AVAILABLE DATA START

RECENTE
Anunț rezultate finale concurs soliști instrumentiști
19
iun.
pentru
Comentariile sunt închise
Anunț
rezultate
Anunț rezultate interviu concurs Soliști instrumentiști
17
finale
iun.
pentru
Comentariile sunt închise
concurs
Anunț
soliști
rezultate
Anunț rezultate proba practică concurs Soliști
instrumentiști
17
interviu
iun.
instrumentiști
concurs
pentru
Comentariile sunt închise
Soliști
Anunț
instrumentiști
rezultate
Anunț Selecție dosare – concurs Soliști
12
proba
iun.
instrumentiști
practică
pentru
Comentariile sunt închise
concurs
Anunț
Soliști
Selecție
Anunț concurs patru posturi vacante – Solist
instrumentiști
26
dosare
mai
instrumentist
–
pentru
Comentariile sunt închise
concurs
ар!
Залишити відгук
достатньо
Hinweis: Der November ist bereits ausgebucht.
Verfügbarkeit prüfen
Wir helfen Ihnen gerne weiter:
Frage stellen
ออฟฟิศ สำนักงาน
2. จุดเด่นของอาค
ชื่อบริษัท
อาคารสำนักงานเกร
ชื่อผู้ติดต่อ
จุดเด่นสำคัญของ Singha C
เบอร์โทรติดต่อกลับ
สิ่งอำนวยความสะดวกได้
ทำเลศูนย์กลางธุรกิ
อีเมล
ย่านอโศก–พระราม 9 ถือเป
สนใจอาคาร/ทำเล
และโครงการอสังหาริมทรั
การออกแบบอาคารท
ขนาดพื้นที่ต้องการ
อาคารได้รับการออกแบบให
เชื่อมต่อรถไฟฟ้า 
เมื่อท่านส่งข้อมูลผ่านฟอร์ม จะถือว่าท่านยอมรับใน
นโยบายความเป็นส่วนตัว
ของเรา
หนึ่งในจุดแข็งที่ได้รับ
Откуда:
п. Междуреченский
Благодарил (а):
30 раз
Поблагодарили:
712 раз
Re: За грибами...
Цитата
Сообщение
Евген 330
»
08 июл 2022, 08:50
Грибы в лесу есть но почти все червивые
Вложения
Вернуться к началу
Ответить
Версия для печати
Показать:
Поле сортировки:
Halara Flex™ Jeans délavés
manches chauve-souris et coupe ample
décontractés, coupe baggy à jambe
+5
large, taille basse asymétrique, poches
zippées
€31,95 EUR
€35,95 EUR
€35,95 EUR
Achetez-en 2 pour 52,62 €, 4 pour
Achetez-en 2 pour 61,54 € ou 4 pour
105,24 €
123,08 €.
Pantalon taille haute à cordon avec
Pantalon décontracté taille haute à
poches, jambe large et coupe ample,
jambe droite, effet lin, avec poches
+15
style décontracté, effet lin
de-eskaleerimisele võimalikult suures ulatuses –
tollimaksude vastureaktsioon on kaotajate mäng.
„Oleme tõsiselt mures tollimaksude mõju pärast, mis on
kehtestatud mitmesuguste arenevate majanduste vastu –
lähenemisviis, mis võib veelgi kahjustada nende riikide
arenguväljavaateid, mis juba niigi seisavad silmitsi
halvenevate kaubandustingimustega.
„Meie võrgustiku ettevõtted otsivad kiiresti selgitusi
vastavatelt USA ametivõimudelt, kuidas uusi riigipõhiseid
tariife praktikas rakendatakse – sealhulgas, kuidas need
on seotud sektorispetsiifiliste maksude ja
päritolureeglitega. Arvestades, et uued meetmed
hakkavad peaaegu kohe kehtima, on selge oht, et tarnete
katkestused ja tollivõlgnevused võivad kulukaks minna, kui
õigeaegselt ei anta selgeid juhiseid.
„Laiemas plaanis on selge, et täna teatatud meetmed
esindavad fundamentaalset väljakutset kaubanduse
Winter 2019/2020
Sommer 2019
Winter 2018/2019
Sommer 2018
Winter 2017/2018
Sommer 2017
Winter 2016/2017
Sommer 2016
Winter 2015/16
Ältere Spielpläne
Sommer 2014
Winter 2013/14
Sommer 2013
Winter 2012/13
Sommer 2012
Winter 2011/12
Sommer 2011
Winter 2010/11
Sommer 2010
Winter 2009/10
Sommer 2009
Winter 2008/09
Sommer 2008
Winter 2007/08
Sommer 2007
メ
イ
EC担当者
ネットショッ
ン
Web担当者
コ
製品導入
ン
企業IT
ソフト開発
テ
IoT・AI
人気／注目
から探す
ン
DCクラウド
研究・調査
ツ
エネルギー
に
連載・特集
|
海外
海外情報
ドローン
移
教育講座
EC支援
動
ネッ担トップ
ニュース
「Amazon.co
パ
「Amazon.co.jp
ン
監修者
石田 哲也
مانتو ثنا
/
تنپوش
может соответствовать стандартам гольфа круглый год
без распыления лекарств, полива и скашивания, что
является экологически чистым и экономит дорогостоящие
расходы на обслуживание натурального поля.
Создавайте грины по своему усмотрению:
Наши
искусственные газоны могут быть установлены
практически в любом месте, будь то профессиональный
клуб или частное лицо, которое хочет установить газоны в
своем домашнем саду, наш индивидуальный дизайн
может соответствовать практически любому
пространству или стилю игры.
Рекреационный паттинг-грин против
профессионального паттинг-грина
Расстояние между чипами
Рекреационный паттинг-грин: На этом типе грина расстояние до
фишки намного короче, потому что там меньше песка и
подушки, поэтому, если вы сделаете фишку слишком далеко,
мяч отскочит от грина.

AVAILABLE DATA END

WHAT YOU HAVE TO DO:
Using the data above, restate word for word the lines from its opening line through the line that contains "Achetez-en 2 pour 61,54 € ou 4 pour", and no more.

RESPONSE:
RECENTE
Anunț rezultate finale concurs soliști instrumentiști
19
iun.
pentru
Comentariile sunt închise
Anunț
rezultate
Anunț rezultate interviu concurs Soliști instrumentiști
17
finale
iun.
pentru
Comentariile sunt închise
concurs
Anunț
soliști
rezultate
Anunț rezultate proba practică concurs Soliști
instrumentiști
17
interviu
iun.
instrumentiști
concurs
pentru
Comentariile sunt închise
Soliști
Anunț
instrumentiști
rezultate
Anunț Selecție dosare – concurs Soliști
12
proba
iun.
instrumentiști
practică
pentru
Comentariile sunt închise
concurs
Anunț
Soliști
Selecție
Anunț concurs patru posturi vacante – Solist
instrumentiști
26
dosare
mai
instrumentist
–
pentru
Comentariile sunt închise
concurs
ар!
Залишити відгук
достатньо
Hinweis: Der November ist bereits ausgebucht.
Verfügbarkeit prüfen
Wir helfen Ihnen gerne weiter:
Frage stellen
ออฟฟิศ สำนักงาน
2. จุดเด่นของอาค
ชื่อบริษัท
อาคารสำนักงานเกร
ชื่อผู้ติดต่อ
จุดเด่นสำคัญของ Singha C
เบอร์โทรติดต่อกลับ
สิ่งอำนวยความสะดวกได้
ทำเลศูนย์กลางธุรกิ
อีเมล
ย่านอโศก–พระราม 9 ถือเป
สนใจอาคาร/ทำเล
และโครงการอสังหาริมทรั
การออกแบบอาคารท
ขนาดพื้นที่ต้องการ
อาคารได้รับการออกแบบให
เชื่อมต่อรถไฟฟ้า 
เมื่อท่านส่งข้อมูลผ่านฟอร์ม จะถือว่าท่านยอมรับใน
นโยบายความเป็นส่วนตัว
ของเรา
หนึ่งในจุดแข็งที่ได้รับ
Откуда:
п. Междуреченский
Благодарил (а):
30 раз
Поблагодарили:
712 раз
Re: За грибами...
Цитата
Сообщение
Евген 330
»
08 июл 2022, 08:50
Грибы в лесу есть но почти все червивые
Вложения
Вернуться к началу
Ответить
Версия для печати
Показать:
Поле сортировки:
Halara Flex™ Jeans délavés
manches chauve-souris et coupe ample
décontractés, coupe baggy à jambe
+5
large, taille basse asymétrique, poches
zippées
€31,95 EUR
€35,95 EUR
€35,95 EUR
Achetez-en 2 pour 52,62 €, 4 pour
Achetez-en 2 pour 61,54 € ou 4 pour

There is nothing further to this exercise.